Le ministre a reconnu que l’État avait un rôle à jouer pour appuyer les secteurs «stratégiques», comme l’aluminium, qui sont «intensifs en capital», mais qui ont des retombées à long terme. En mêlée de presse, il répond qu’il ne donnerait «pas de jugement» sur l’intervention la plus appropriée. «Chaque projet est analysé cas par cas.»
Le crédit d’impôt pour les grands projets d’investissement est l’une des mesures économiques phares du budget provincial, dévoilé mardi. Le crédit de 15 % à 25 %, selon la région, est destiné aux projets d’investissement d’au moins 100 millions $.
D’autres baisses d’impôt
M. Girard a aussi ouvert la porte à d’autres baisses d’impôt en marge de son allocution, mais celles−ci ne pourraient pas survenir avant l’atteinte de l’équilibre budgétaire après versement au Fonds des générations, prévu pour l’exercice 2027−2028.

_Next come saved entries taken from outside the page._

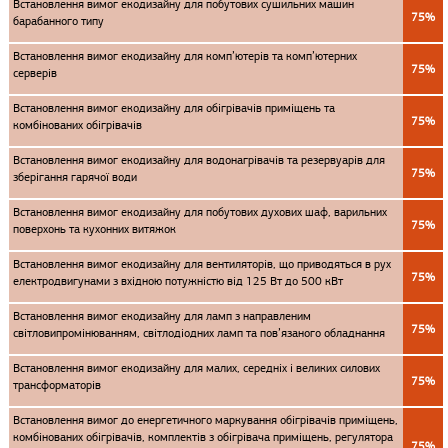
Встановлення вимог екодизайну для побутових сушильних машин
75%
барабанного типу
Встановлення вимог екодизайну для комп’ютерів та комп’ютерних
75%
серверів
Встановлення вимог екодизайну для обігрівачів приміщень та
75%
комбінованих обігрівачів
Встановлення вимог екодизайну для водонагрівачів та резервуарів для
75%
зберігання гарячої води
Встановлення вимог екодизайну для побутових духових шаф, варильних
75%
поверхонь та кухонних витяжок
Встановлення вимог екодизайну для вентиляторів, що приводяться в рух
75%
електродвигунами з вхідною потужністю від 125 Вт до 500 кВт
Встановлення вимог екодизайну для ламп з направленим
75%
світловипромінюванням, світлодіодних ламп та пов’язаного обладнання
Встановлення вимог екодизайну для малих, середніх і великих силових
75%
трансформаторів
Встановлення вимог до енергетичного маркування обігрівачів приміщень,
комбінованих обігрівачів, комплектів з обігрівача приміщень, регулятора
75%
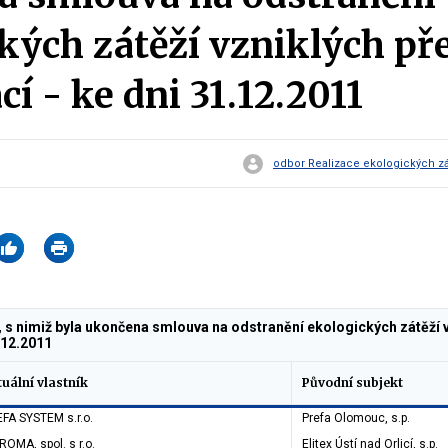
kých zátěží vzniklých př
cí - ke dni 31.12.2011
odbor Realizace ekologických záv
, s nimiž byla ukončena smlouva na odstranění ekologických zátěží 
1.12.2011
uální vlastník
Původní subjekt
FA SYSTEM s.r.o.
Prefa Olomouc, s.p.
ROMA, spol. s r.o.
Elitex Ústí nad Orlicí, s.p.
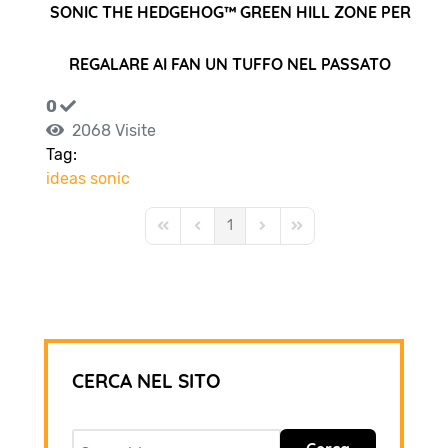
SONIC THE HEDGEHOG™ GREEN HILL ZONE PER
REGALARE AI FAN UN TUFFO NEL PASSATO
0
2068 Visite
Tag:
ideas
sonic
1
First Page
Previous Page
Next Page
Last Page
CERCA NEL SITO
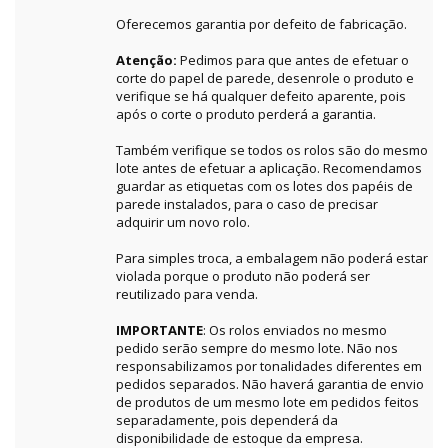
Oferecemos garantia por defeito de fabricação.
Atenção:
Pedimos para que antes de efetuar o
corte do papel de parede, desenrole o produto e
verifique se há qualquer defeito aparente, pois
após o corte o produto perderá a garantia.
Também verifique se todos os rolos são do mesmo
lote antes de efetuar a aplicação. Recomendamos
guardar as etiquetas com os lotes dos papéis de
parede instalados, para o caso de precisar
adquirir um novo rolo.
Para simples troca, a embalagem não poderá estar
violada porque o produto não poderá ser
reutilizado para venda.
IMPORTANTE
: Os rolos enviados no mesmo
pedido serão sempre do mesmo lote. Não nos
responsabilizamos por tonalidades diferentes em
pedidos separados. Não haverá garantia de envio
de produtos de um mesmo lote em pedidos feitos
separadamente, pois dependerá da
disponibilidade de estoque da empresa.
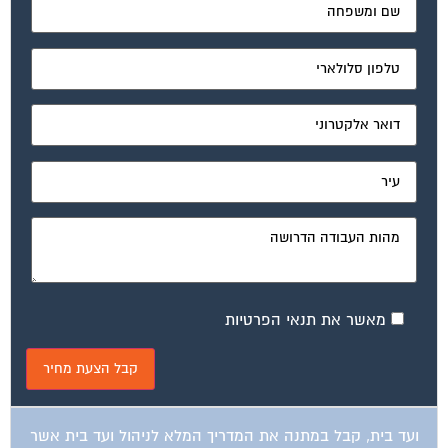
מאשר את תנאי הפרטיות
ועד בית, קבל במתנה את המדריך המלא לניהול ועד בית אשר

«Une fois que ça aura été fait, on verra où nous en sommes. (…) Le Québec demeure l’endroit le plus taxé en Amérique du Nord, malgré cette baisse d’impôt. Il y aurait d’autres gestes qui pourraient être faits, certainement.»
La promesse de baisser les impôts ne fait pas l’unanimité et ses détracteurs ont fait plusieurs sorties publiques avant le dévoilement du budget provincial.
Pour des raisons parfois différentes, des économistes, des groupes de la société civile et des syndicats ont demandé au gouvernement Legault de renoncer à la promesse électorale de la Coalition avenir Québec (CAQ). Certains plaident en faveur d’un investissement supplémentaire dans les services publics ou la lutte au changement climatique, d’autres aimeraient qu’on maintienne les versements au Fonds des générations pour accélérer la réduction de la dette publique.
Au cours de son allocution devant un auditoire composé de membres de la communauté des affaires montréalaise, M. Girard s’est porté à la défense des baisses d’impôt adoptées par son gouvernement qui auraient l’appui de «la majorité silencieuse».
«Tous les éditorialistes sont contre moi. Soyons sérieux, la majorité silencieuse… Je vais au marché public. Je vais prendre un café. Tout le monde me félicite: “merci pour la baisse d’impôt”. J’ouvre le journal. “Oh boy”, quelle mauvaise idée de baisser les impôts!»